This is a quote from the first chapter of Don Miller’s captivating book called, Searching for God Knows What. Miller is a post-modern writer who sets down his thesis pretty well right at the start — that knowing God can’t be reduced to simple formulas that tend to be characteristic of a bunch of self-help books and a whole variety of Christian writings too. The “fine wine” idea suggests that the richness of the Christian faith is only discovered through the experiences of faith based on the truth God has revealed in the Bible.
It is true that we are often simplistic in the way we view life and faith, seeking to reduce it to formulas that will guarantee success. Miller’s main point is that success in its finest definition does not come by following a certain set of rules, but from a relationship with God in which He communicates with us by His Spirit in line with His Word and in which we communicate with Him by prayer and worship.

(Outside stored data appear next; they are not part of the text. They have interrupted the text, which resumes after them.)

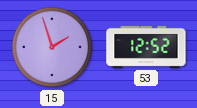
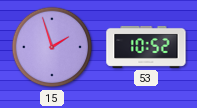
53: 12:52 -> 10:52
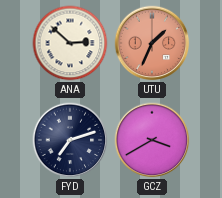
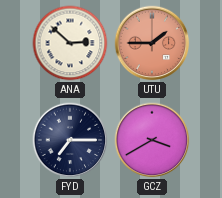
UTU: 1:34 -> 1:45
FYD: 7:12 -> 7:15
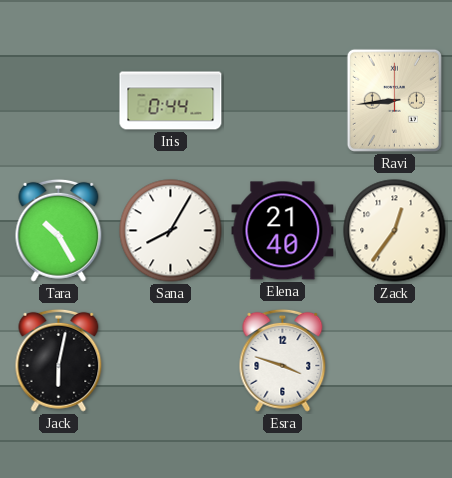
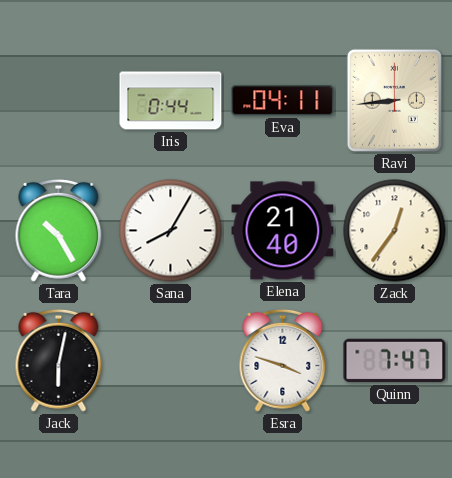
Eva: none -> 04:11
Quinn: none -> 7:47
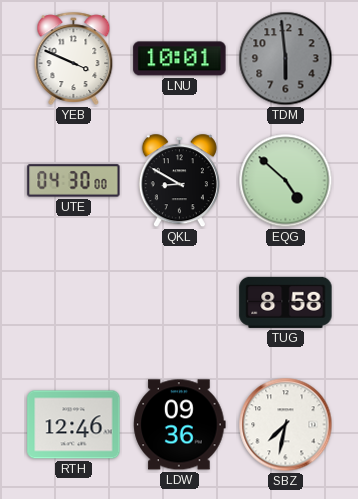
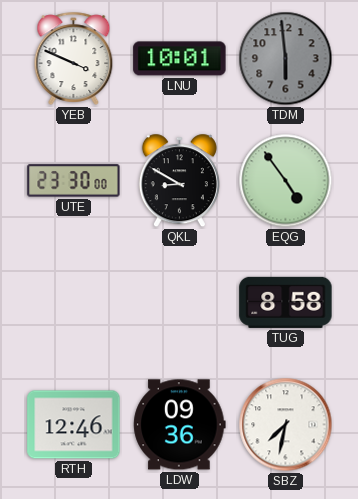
UTE: 04:30 -> 23:30
EQG: 4:52 -> 4:54
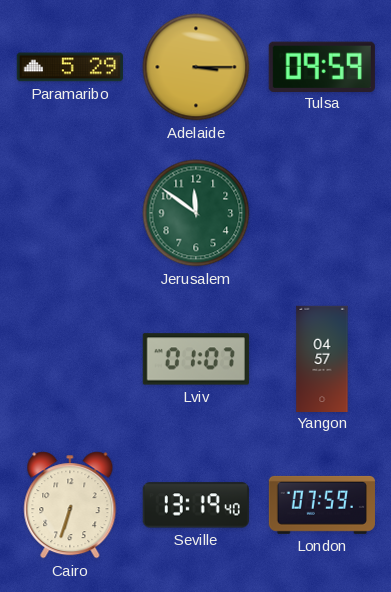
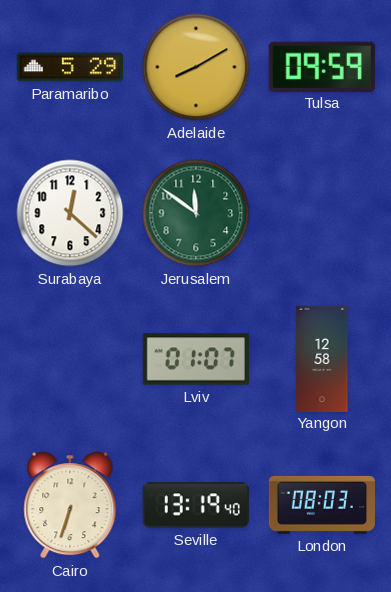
Adelaide: 3:15 -> 8:10
Surabaya: none -> 12:22
Yangon: 04:57 -> 12:58
London: 07:59 -> 08:03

This week has certainly had its highs and lows for me. I felt good about the things that I had accomplished, the people I had seen, and the way much of my life was ordered of the Lord. (With God’s help, I was able to write what I considered to be a fairly decent article for the Clergy Comment section of the local newspaper on why the Government should vote to retain the traditional definition of marriage.) But there were also times that were anything but wonderful in the sense that they turned out just like I had hoped or imagined. Take this morning, for example. I was all ready to do my last presentation of a three-part series in a class at church on the Ministry of the Holy Spirit. I had spent considerable time preparing the PowerPoint with all the biblical texts and comments. I considered that the presentation would be a great wrap-up for the four or half-dozen people that I imagined might be there, having expressed such interest in the subject earlier.
But last night it snowed buckets! I shoveled the drive-way in a sweat, fought my way to church and got all set up for the presentation only to conclude that no one would be coming to the class today. Blaaaah! How could it be that after such diligent labour on such a God-honouring subject, this worthy presentation could be reduced to a no-show? I spent my time doing other things like folding and stuffing the hand-out for the morning, talking to children, and meeting with others for pre-service prayer. All the while I determined to praise the Lord in the midst of this sense of loss.
There was nothing terribly dramatic about life today. Carolyn and I picked up a flower and card to deliver to someone who had undergone surgery recently, only to discover that no one was home! We came home; I shoveled the drive-way some more, slept, visited my mother-in-law (including a bit of hymn-sing), did some reading, sent some e-mails, watched the evening news, and did some of this.
So where was God in the midst of these efforts to please Him? Don Miller’s answer (and mine) probably would be that He was there all the time. Serving God is not about seeing fabulous miracles (though you’d be surprised how they appear if you look for them); worshipping Him is about believing He is there even when it appears He is not, simply because He said He would be (i.e. Hebrews 13:5). It’s loving Him even when things don’t go like you think they will or should. It’s knowing that He keeps a record of every expression of faith that will be rewarded in His own good time and way, perhaps only in eternity.
Don Miller says, “…the facts of reality stink.” His friend answers, “Reality is like a fine wine. It will not appeal to children.” It’s a way of saying that Christian maturity only comes by way of deeper experiences of faith in which one continues to believe even when things don’t always turn out as one plans or prays. “Faith is the substance of things hoped for, the evidence of things not seen” (Hebrews 11:1).